Arbeitsverhältnisse und Arbeitsbeziehungen im nordfranzösischen und belgischen Bergbau unter deutscher Besatzung

Mit 60% der Gesamtkohlenproduktion Frankreichs spielten die nordfranzösischen Reviere in der Vorkriegszeit eine große Rolle auf der nationaler Ebene. Nach der Niederlage Frankreichs und der Besetzung seines Territoriums konnte die französische Wirtschaft nicht mehr ganz über die nordfranzösische Kohlenproduktion verfügen, da die beiden Departements Nord und Pas-de-Calais dem Militärbefehlshaber in Belgien und in Nordfrankreich unterstellt wurden. Über die Verteilung der Ressourcen bestimmte nun die Besatzungsmacht, und der größte Teil der geförderten Kohle ging ins Deutsche Reich. Um sowohl den deutschen als auch den französischen wirtschaftlichen Bedürfnissen gerecht werden zu können, wurde von den Bergwerksgesellschaften eine Produktionssteigerung gefordert.

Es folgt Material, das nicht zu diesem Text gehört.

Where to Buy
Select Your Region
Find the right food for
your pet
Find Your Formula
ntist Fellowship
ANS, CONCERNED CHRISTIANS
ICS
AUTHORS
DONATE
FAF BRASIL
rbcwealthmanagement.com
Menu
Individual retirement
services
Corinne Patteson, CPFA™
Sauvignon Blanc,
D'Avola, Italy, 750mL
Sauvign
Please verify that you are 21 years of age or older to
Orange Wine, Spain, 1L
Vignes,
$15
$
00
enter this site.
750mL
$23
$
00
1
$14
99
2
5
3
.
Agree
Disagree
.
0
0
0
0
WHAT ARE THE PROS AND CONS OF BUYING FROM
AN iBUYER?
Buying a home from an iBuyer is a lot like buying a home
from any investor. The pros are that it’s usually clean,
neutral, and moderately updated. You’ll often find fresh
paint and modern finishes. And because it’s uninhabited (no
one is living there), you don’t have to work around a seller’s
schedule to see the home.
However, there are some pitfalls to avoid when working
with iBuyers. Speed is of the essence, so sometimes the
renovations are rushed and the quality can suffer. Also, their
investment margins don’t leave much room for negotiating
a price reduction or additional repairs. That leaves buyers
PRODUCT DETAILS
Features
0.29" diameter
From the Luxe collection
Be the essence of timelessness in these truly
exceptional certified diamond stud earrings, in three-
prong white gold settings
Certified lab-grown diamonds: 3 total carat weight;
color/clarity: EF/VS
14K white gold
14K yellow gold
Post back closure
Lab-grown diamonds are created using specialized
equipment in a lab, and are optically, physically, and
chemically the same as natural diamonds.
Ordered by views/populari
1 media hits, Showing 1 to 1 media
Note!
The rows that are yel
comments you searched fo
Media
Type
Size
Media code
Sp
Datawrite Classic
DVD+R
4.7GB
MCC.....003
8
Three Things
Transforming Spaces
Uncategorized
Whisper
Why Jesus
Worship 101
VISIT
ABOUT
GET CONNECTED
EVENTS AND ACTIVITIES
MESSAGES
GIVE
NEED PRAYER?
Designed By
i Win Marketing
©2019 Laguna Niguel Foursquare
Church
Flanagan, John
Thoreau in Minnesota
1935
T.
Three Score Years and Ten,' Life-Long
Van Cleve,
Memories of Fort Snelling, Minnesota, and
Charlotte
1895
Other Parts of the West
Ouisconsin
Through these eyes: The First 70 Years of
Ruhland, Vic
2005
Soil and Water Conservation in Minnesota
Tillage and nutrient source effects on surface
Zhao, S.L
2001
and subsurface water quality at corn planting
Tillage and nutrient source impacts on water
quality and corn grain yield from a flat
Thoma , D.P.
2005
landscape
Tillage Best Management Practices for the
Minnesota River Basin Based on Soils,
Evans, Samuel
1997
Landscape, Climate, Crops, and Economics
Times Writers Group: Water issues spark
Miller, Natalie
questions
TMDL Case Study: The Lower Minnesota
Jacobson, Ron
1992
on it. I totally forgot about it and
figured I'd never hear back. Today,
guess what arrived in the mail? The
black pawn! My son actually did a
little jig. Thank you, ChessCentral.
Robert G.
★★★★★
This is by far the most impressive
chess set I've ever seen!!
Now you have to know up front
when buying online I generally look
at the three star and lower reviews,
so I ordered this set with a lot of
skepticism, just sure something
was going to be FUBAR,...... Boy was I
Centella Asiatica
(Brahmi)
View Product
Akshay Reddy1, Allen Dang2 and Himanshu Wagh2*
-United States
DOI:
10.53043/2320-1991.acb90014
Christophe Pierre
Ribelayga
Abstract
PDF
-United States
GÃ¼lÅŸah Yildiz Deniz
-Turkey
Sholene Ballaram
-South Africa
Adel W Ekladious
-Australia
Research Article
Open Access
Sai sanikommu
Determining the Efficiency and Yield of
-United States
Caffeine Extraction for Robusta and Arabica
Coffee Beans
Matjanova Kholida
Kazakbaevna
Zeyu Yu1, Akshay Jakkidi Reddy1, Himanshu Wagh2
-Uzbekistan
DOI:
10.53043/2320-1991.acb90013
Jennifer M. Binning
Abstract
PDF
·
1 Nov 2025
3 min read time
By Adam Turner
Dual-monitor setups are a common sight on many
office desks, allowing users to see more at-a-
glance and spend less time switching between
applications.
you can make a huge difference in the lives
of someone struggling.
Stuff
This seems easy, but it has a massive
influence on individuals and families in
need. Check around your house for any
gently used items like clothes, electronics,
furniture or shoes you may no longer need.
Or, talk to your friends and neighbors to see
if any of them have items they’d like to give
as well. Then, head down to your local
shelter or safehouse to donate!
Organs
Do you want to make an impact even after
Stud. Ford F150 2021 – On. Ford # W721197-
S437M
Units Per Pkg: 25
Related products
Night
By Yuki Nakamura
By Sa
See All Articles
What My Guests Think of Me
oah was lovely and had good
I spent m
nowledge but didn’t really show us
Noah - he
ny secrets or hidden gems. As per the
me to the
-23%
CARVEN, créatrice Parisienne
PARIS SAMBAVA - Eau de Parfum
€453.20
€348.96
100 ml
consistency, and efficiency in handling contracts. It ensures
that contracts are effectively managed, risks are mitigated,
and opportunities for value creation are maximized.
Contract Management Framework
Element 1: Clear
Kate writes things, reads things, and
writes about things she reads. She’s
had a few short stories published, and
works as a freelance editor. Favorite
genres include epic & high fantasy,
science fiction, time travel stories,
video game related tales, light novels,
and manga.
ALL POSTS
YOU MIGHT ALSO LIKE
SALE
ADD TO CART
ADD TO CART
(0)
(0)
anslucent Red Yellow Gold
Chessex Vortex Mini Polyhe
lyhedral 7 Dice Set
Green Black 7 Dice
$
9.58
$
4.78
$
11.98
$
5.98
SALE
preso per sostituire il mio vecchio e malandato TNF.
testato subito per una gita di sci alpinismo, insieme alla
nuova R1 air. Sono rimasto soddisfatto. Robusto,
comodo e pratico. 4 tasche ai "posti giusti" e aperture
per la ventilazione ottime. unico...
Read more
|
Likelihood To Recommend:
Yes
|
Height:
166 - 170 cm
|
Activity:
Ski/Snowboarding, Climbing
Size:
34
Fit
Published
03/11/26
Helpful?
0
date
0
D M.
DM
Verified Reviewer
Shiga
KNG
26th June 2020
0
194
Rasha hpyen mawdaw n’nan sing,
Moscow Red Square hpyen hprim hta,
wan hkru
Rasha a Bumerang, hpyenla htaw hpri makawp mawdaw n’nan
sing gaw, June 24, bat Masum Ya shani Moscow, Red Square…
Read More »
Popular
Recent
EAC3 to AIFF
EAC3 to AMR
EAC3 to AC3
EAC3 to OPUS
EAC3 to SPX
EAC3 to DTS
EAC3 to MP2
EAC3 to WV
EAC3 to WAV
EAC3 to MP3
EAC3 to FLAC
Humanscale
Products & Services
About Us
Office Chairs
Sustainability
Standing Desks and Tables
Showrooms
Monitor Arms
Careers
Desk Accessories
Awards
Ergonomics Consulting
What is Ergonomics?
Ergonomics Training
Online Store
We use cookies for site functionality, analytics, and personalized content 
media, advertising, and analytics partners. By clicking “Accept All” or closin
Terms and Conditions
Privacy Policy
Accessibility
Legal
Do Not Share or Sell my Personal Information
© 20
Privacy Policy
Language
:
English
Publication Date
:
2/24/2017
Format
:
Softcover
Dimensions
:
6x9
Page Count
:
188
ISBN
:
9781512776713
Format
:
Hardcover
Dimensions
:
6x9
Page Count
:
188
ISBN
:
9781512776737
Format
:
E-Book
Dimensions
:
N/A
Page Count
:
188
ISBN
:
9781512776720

Diese erhöhten Anforderungen gingen zu Lasten der Arbeitskräfte, deren Zahl sich seit Kriegsbeginn verringert hatte und denen von nun an unter der deutschen Besatzung allerlei Restriktionen auferlegt wurden. Neben einer Erhöhung der Arbeitszeit und Einführung von Sonntagsschichten wurden zum Beispiel ab 1942 auch sogenannte „Ostarbeiter“ angelegt.

Die Arbeitsverhältnisse und Arbeitsbeziehungen im nordfranzösischen und belgischen Bergbau unter deutscher Besatzung sind bislang von der Historiographie nicht ausreichend genug untersucht worden. Dies gilt im besonderem Maße für den belgischen Bergbau während des Untersuchungszeitraumes. Eine Aufgabe des Dissertationsvorhabens wird sein, diese Forschungslücke zu schließen. Insbesondere steht der Vergleich zwischen den belgischen und nordfranzösischen Bergrevieren im Mittelpunkt der Arbeit, die beide einem und demselben Militärbefehlshaber unterstanden. Wurden die Bergreviere unterschiedlich behandelt? Gab es nationale oder revierspezifische Unterschiede in der Reaktion auf die Behandlung durch die Militärbehörde? Welche Bedeutung hatte diese Reaktion im Kontext von Kollaboration und Widerstand?

Ein zweiter Schwerpunkt soll auf der Untersuchung der Arbeitsverhältnisse liegen. Insbesondere soll erarbeitet werden, ob über die Beschäftigung der o. g. Ostarbeiter hinaus von einem Zwangscharakter der Arbeit ausgegangen werden kann.

Neben militärischen und staatlichen Quellen sollen Unternehmensüberlieferungen die Grundlage der Dissertation darstellen.